Common CNN Architectures
Beyond building a CNN from scratch, you can leverage pre-trained architectures that have been trained on millions of images. This approach, called transfer learning, allows you to achieve excellent results even with small datasets.
Here are the architectures worth knowing:
- VGG (2014) -- Uses a simple, uniform architecture of stacked 3x3 convolutions. Easy to understand but parameter-heavy. VGG-16 has about 138 million parameters.
- ResNet (2015) -- Introduced skip connections that allow gradients to flow through the network more easily, enabling training of very deep networks (50, 101, or even 152 layers). Remains one of the most widely used architectures.
- EfficientNet (2019) -- Uses a compound scaling method to balance network depth, width, and resolution. Achieves strong accuracy with fewer parameters than earlier architectures.
- ConvNeXt (2022) -- Modernizes the classic ResNet design by incorporating ideas from Vision Transformers, such as larger kernel sizes and layer normalization. Demonstrates that pure convolutional architectures can match or exceed transformer performance on many vision tasks.
Transfer Learning Example
# Using a pre-trained ResNet50 with transfer learning
base_model = tf.keras.applications.ResNet50(
weights="imagenet",
include_top=False,
input_shape=(224, 224, 3)
)
# Freeze the base model weights
base_model.trainable = False
# Build a new classification head
transfer_model = models.Sequential([
base_model,
layers.GlobalAveragePooling2D(),
layers.Dense(256, activation="relu"),
layers.Dropout(0.5),
layers.Dense(10, activation="softmax")
])
transfer_model.compile(
optimizer=tf.keras.optimizers.Adam(learning_rate=1e-4),
loss="categorical_crossentropy",
metrics=["accuracy"]
)
transfer_model.summary()
Transfer learning works by freezing the pre-trained convolutional layers (which already know how to extract useful features) and only training the new classification head on your specific dataset.
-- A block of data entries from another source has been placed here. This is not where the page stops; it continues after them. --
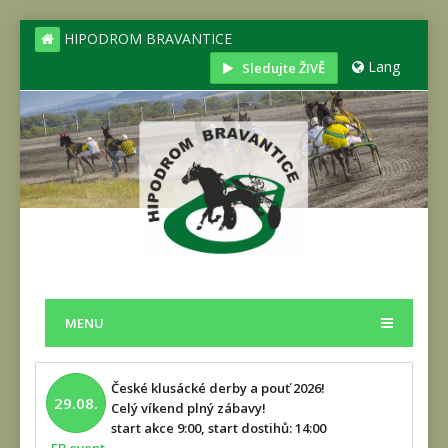
HIPODROM BRAVANTICE
Lang
Sledujte ŽIVĚ
MENU
České klusácké derby a pouť 2026!
29.08.
Celý víkend plný zábavy!
start akce 9:00, start dostihů: 14:00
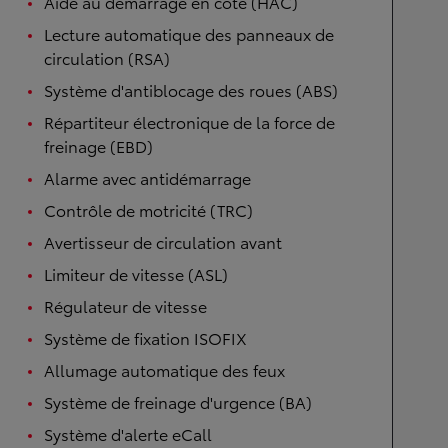
Aide au démarrage en côte (HAC)
Lecture automatique des panneaux de
circulation (RSA)
Système d'antiblocage des roues (ABS)
Répartiteur électronique de la force de
freinage (EBD)
Alarme avec antidémarrage
Contrôle de motricité (TRC)
Avertisseur de circulation avant
Limiteur de vitesse (ASL)
Régulateur de vitesse
Système de fixation ISOFIX
Allumage automatique des feux
Système de freinage d'urgence (BA)
Système d'alerte eCall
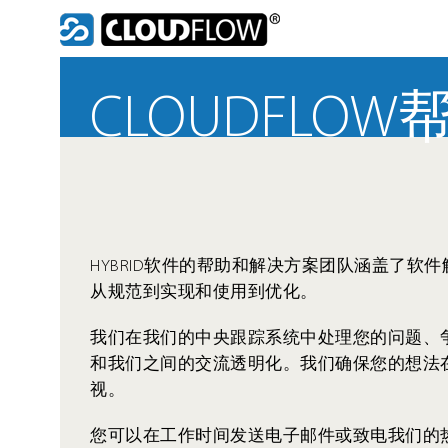
Skip
to
content
CLOUDFLOW
HYBRID软件的帮助和解决方案团队涵盖了软
从规范到实现和使用到优化。
我们在我们的中央跟踪系统中处理您的问题、
和我们之间的交流透明化。我们确保您的想法
视。
您可以在工作时间发送电子邮件或致电我们的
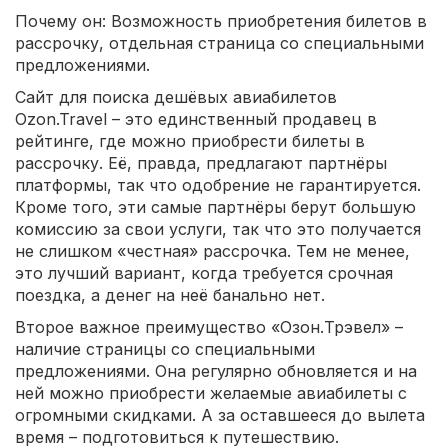
Почему он: Возможность приобретения билетов в
рассрочку, отдельная страница со специальными
предложениями.
Сайт для поиска дешёвых авиабилетов
Ozon.Travel – это единственный продавец в
рейтинге, где можно приобрести билеты в
рассрочку. Её, правда, предлагают партнёры
платформы, так что одобрение не гарантируется.
Кроме того, эти самые партнёры берут большую
комиссию за свои услуги, так что это получается
не слишком «честная» рассрочка. Тем не менее,
это лучший вариант, когда требуется срочная
поездка, а денег на неё банально нет.
Второе важное преимущество «Озон.Трэвел» –
наличие страницы со специальными
предложениями. Она регулярно обновляется и на
ней можно приобрести желаемые авиабилеты с
огромными скидками. А за оставшееся до вылета
время – подготовиться к путешествию.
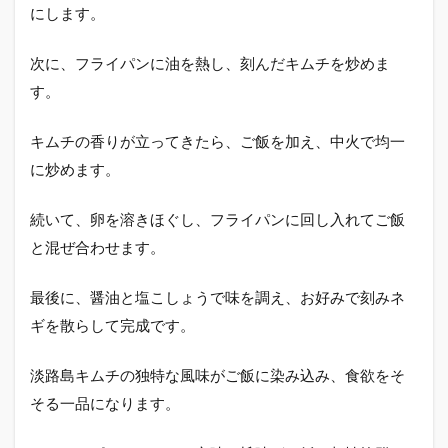
にします。
次に、フライパンに油を熱し、刻んだキムチを炒めま
す。
キムチの香りが立ってきたら、ご飯を加え、中火で均一
に炒めます。
続いて、卵を溶きほぐし、フライパンに回し入れてご飯
と混ぜ合わせます。
最後に、醤油と塩こしょうで味を調え、お好みで刻みネ
ギを散らして完成です。
淡路島キムチの独特な風味がご飯に染み込み、食欲をそ
そる一品になります。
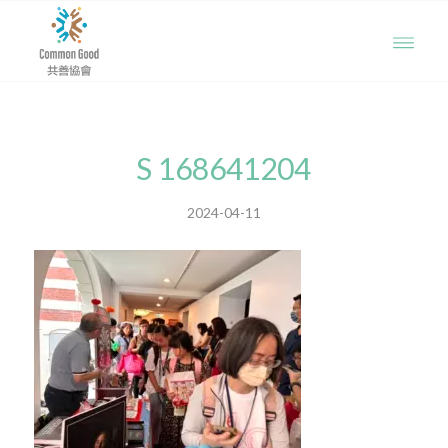
S 168641204
2024-04-11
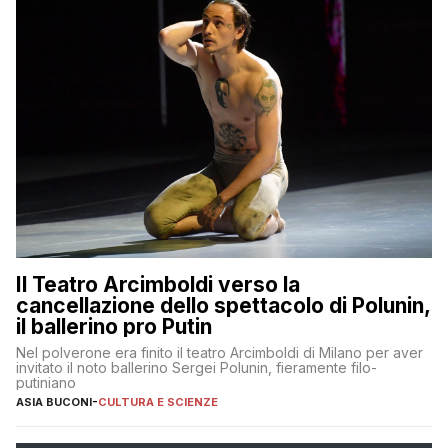
Il Teatro Arcimboldi verso la
cancellazione dello spettacolo di Polunin,
il ballerino pro Putin
Nel polverone era finito il teatro Arcimboldi di Milano per aver
invitato il noto ballerino Sergei Polunin, fieramente filo-
putiniano
ASIA BUCONI
-
CULTURA E SCIENZE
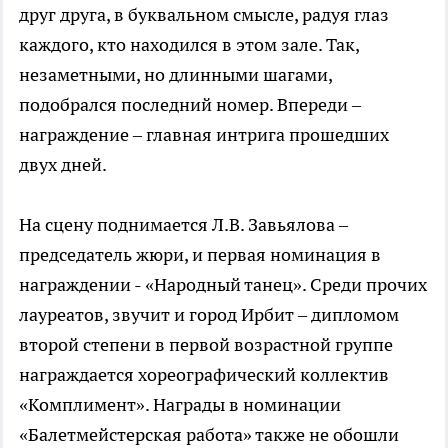
друг друга, в буквальном смысле, радуя глаз
каждого, кто находился в этом зале. Так,
незаметными, но длинными шагами,
подобрался последний номер. Впереди –
награждение – главная интрига прошедших
двух дней.
На сцену поднимается Л.В. Завьялова –
председатель жюри, и первая номинация в
награждении - «Народный танец». Среди прочих
лауреатов, звучит и город Ирбит – дипломом
второй степени в первой возрастной группе
награждается хореографический коллектив
«Комплимент». Награды в номинации
«Балетмейстерская работа» также не обошли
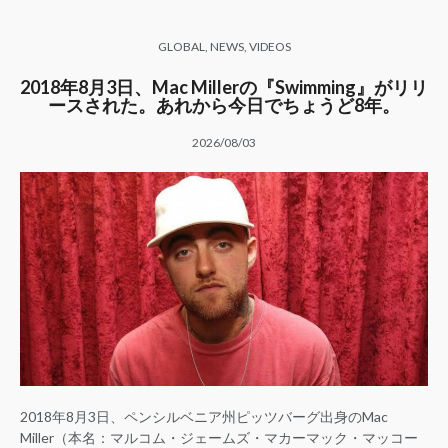
GLOBAL
,
NEWS
,
VIDEOS
2018年8月3日、Mac Millerの『Swimming』がリリ
ースされた。あれから今日でちょうど8年。
2026/08/03
2018年8月3日、ペンシルベニア州ピッツバーグ出身のMac
Miller（本名：マルコム・ジェームズ・マカーマック・マッコー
This dramatically reduces training time and data requirements.
Key Takeaways
- CNNs are built from three core layer types: Convolutional layers extract spatial features, pooling layers reduce dimensions, and fully connected layers produce predictions. Understanding these building blocks is essential before using more advanced architectures.
- Regularization prevents overfitting: Techniques like dropout, batch normalization, and data augmentation are critical for building models that generalize to new data. Without them, a CNN will memorize training samples rather than learning useful patterns.
- Both Keras and PyTorch are strong choices: Keras offers a higher-level API that is faster to prototype with, while PyTorch provides more granular control over the training process. The underlying CNN concepts are identical across both frameworks.
- Transfer learning is often the best starting point: Pre-trained models like ResNet and EfficientNet have already learned powerful feature representations from millions of images. Fine-tuning these models on your specific task is faster, more data-efficient, and often more accurate than training from scratch.
- Monitor training with validation metrics: Always split your data into training and validation sets and watch for divergence between training and validation performance. Callbacks like
EarlyStoppingandReduceLROnPlateauautomate this monitoring process.
Convolutional neural networks remain a foundational tool in machine learning, even as newer architectures like Vision Transformers gain popularity. The principles covered here -- feature extraction through convolutions, spatial reduction through pooling, and classification through dense layers -- form the basis for understanding any modern computer vision system. Whether you are classifying handwritten digits or building a medical image analysis pipeline, these techniques provide the framework to get started and iterate toward a production-ready solution.